▸ Supplied data
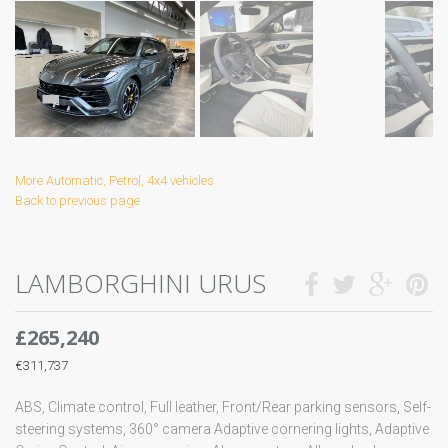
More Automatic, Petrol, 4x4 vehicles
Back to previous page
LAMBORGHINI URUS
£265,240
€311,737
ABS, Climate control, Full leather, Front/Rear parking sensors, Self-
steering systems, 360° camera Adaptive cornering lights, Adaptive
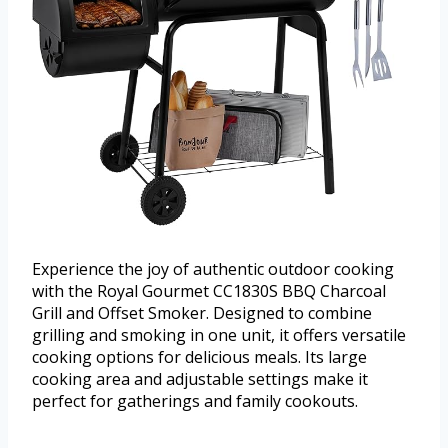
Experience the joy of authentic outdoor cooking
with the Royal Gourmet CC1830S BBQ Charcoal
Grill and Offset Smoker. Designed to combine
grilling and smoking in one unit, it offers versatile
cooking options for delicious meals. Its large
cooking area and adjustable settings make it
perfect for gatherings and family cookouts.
* * *
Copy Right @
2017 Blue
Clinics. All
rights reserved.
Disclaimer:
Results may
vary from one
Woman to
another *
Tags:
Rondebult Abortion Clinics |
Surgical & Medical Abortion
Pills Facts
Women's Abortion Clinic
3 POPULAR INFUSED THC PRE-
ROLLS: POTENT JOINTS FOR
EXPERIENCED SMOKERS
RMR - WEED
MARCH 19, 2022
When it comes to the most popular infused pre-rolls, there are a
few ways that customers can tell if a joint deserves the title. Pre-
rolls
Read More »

▸ Requirement
Scan the entries above. Copy each line that has the string "cooking".

▸ Result of this task
Experience the joy of authentic outdoor cooking
cooking options for delicious meals. Its large
cooking area and adjustable settings make it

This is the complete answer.